Your task is to transcribe each record exactly and to omit every image.

> [Exercise materials]
::::
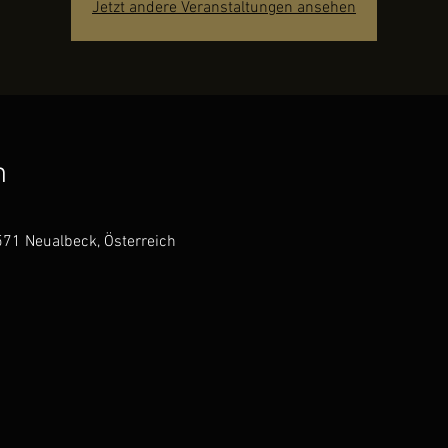
Jetzt andere Veranstaltungen ansehen
n
71 Neualbeck, Österreich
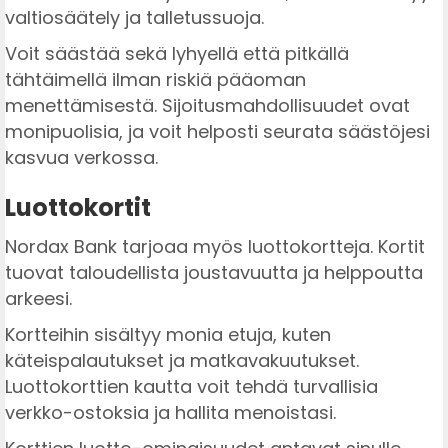
valtiosäätely ja talletussuoja.
Voit säästää sekä lyhyellä että pitkällä
tähtäimellä ilman riskiä pääoman
menettämisestä. Sijoitusmahdollisuudet ovat
monipuolisia, ja voit helposti seurata säästöjesi
kasvua verkossa.
Luottokortit
Nordax Bank tarjoaa myös luottokortteja. Kortit
tuovat taloudellista joustavuutta ja helppoutta
arkeesi.
Kortteihin sisältyy monia etuja, kuten
käteispalautukset ja matkavakuutukset.
Luottokorttien kautta voit tehdä turvallisia
verkko-ostoksia ja hallita menoistasi.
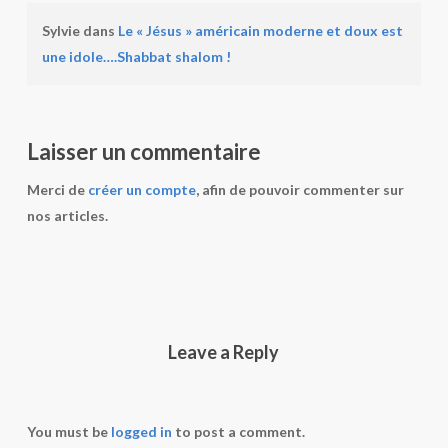
Sylvie
dans
Le « Jésus » américain moderne et doux est
une idole….Shabbat shalom !
Laisser un commentaire
Merci de
créer un compte
, afin de pouvoir commenter sur
nos articles.
Leave a Reply
You must be
logged in
to post a comment.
::::
> [Exercise output]
Jetzt andere Veranstaltungen ansehen
n
71 Neualbeck, Österreich
valtiosäätely ja talletussuoja.
Voit säästää sekä lyhyellä että pitkällä
tähtäimellä ilman riskiä pääoman
menettämisestä. Sijoitusmahdollisuudet ovat
monipuolisia, ja voit helposti seurata säästöjesi
kasvua verkossa.
Luottokortit
Nordax Bank tarjoaa myös luottokortteja. Kortit
tuovat taloudellista joustavuutta ja helppoutta
arkeesi.
Kortteihin sisältyy monia etuja, kuten
käteispalautukset ja matkavakuutukset.
Luottokorttien kautta voit tehdä turvallisia
verkko-ostoksia ja hallita menoistasi.
Sylvie
dans
Le « Jésus » américain moderne et doux est
une idole….Shabbat shalom !
Laisser un commentaire
Merci de
créer un compte
, afin de pouvoir commenter sur
nos articles.
Leave a Reply
You must be
logged in
to post a comment.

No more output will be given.